Go through the records line by line. Report how many lines contain "target", with nothing else.

(Stored data)

*** Begin section ***

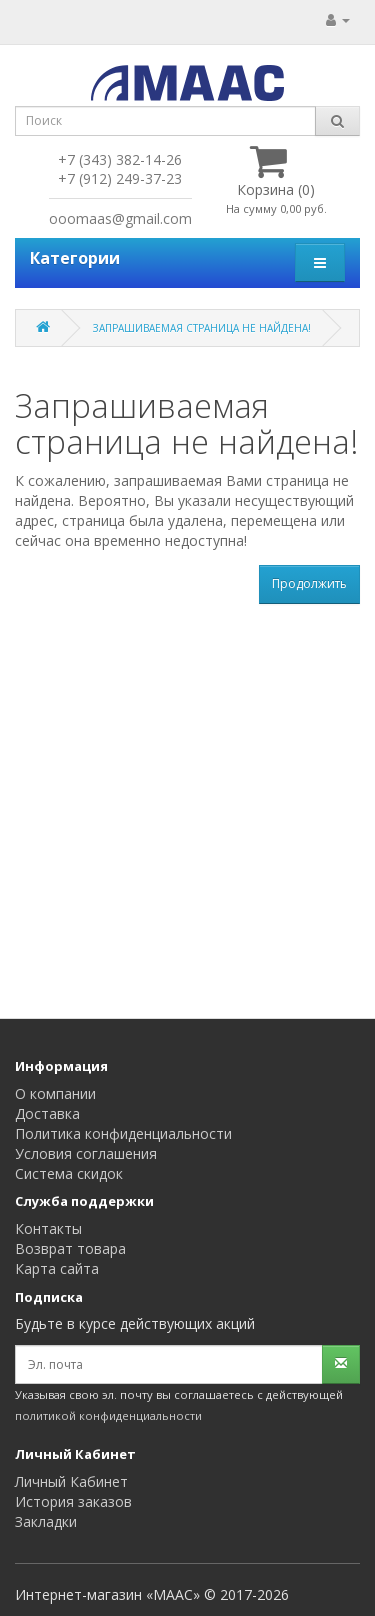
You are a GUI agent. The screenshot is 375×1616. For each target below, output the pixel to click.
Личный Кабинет (71, 1481)
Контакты (48, 1228)
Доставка (47, 1113)
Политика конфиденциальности (123, 1133)
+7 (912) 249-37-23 (120, 178)
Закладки (46, 1521)
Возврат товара (70, 1248)
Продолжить (309, 583)
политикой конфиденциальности (108, 1415)
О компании (55, 1093)
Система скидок (69, 1173)
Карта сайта (57, 1268)
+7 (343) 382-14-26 (120, 159)
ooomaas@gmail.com (120, 218)
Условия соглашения (86, 1153)
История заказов (73, 1501)
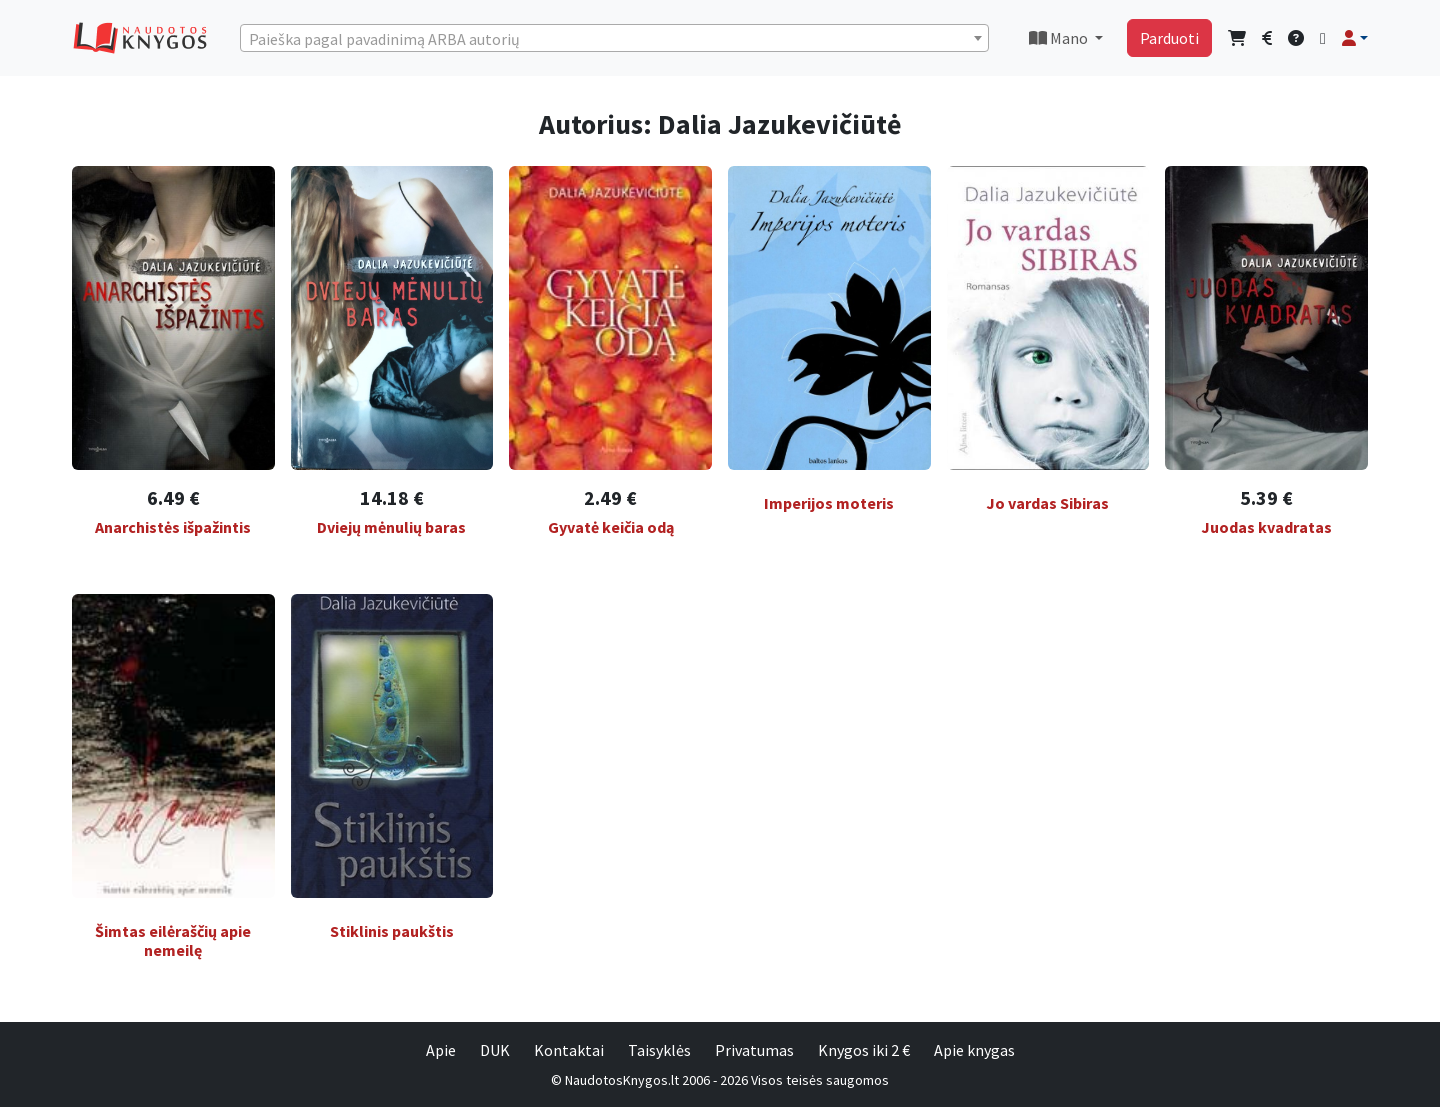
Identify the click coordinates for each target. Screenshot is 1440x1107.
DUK (495, 1050)
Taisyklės (659, 1050)
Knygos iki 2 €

*** End section ***

→ **Result of the exercise**:
2